SAN FRANCISCO (Reuters) - Schlumberger Ltd SLB.N, the world's largest oilfield services provider, plans to shed 5 percent of its North American workforce, or 1,000 jobs, and is looking at cuts elsewhere, a spokesman said on Thursday.
“We do anticipate reductions in jobs worldwide, but it’s too early to say,” said Stephen Harris, a spokesman for Schlumberger, which has 84,000 workers in about 80 countries.
Harris said the reductions had already started in North America, where the industry faces a particularly sharp downturn in drilling activity.
Schlumberger, with principal offices in Houston, Paris and The Hague, said last month its 2008 profit would be below the average Wall Street forecast.
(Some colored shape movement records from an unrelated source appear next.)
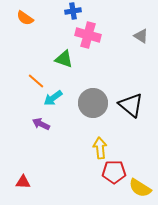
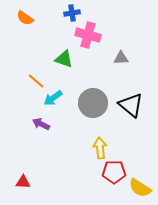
blue cross: moved 1 px left, 2 px down
gray triangle: moved 20 px left, 22 px down; rotated 35 degrees counterclockwise
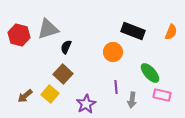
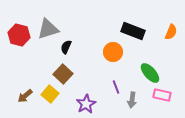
purple line: rotated 16 degrees counterclockwise
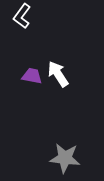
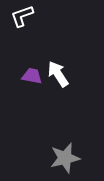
white L-shape: rotated 35 degrees clockwise
gray star: rotated 20 degrees counterclockwise
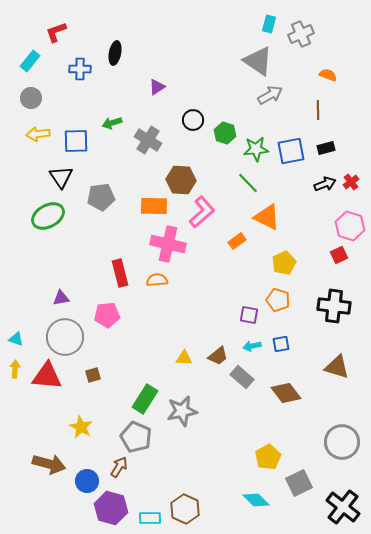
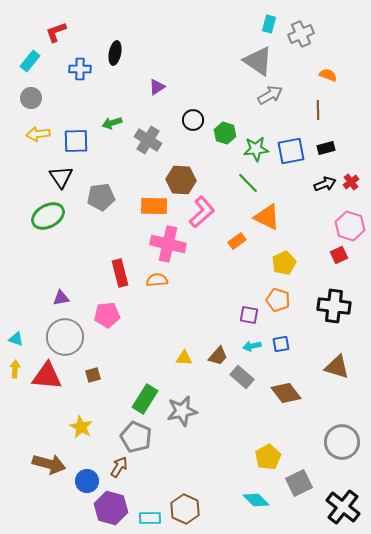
brown trapezoid at (218, 356): rotated 10 degrees counterclockwise
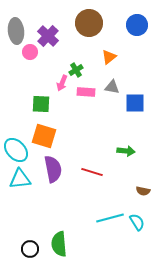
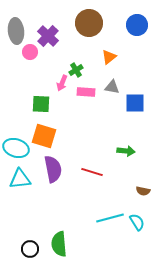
cyan ellipse: moved 2 px up; rotated 30 degrees counterclockwise
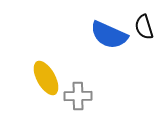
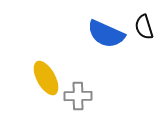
blue semicircle: moved 3 px left, 1 px up
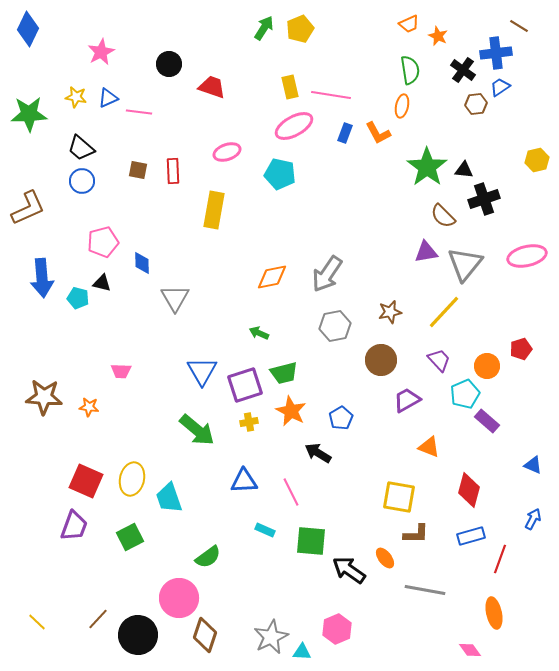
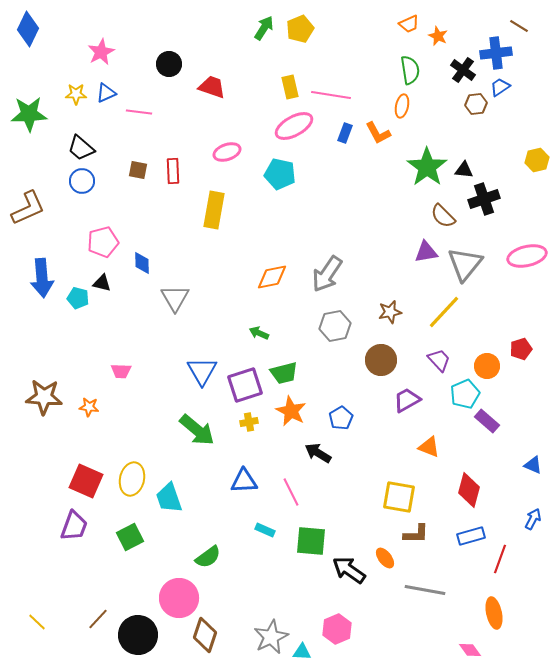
yellow star at (76, 97): moved 3 px up; rotated 10 degrees counterclockwise
blue triangle at (108, 98): moved 2 px left, 5 px up
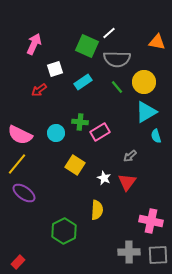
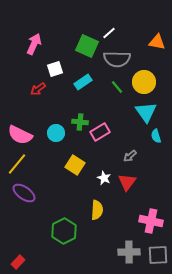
red arrow: moved 1 px left, 1 px up
cyan triangle: rotated 35 degrees counterclockwise
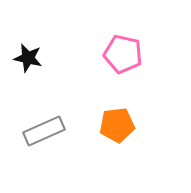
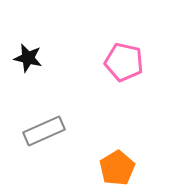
pink pentagon: moved 1 px right, 8 px down
orange pentagon: moved 43 px down; rotated 24 degrees counterclockwise
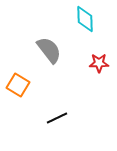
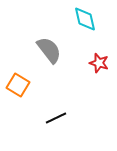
cyan diamond: rotated 12 degrees counterclockwise
red star: rotated 18 degrees clockwise
black line: moved 1 px left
It blamed the economic slump and its effect on oil and gas exploration and production.
Despite the slowdown and a dramatic drop in energy prices since the middle of 2008, few job losses have been announced by companies in the oil and gas business.
Pritchard Capital Partners had said on Thursday it expected the market reaction to any Schlumberger job cuts to be positive since the company was “proactively addressing costs.”
After trading down for most of the day, Schlumberger shares ended 0.5 percent higher at $45.83 on the New York Stock Exchange, while the Philadelphia oil service index .OSX rose 1.9 percent. Barclays had earlier cut its target for the stock to $61 from $67, with an "overweight" rating.
The company plans to unveil fourth-quarter results on January 23.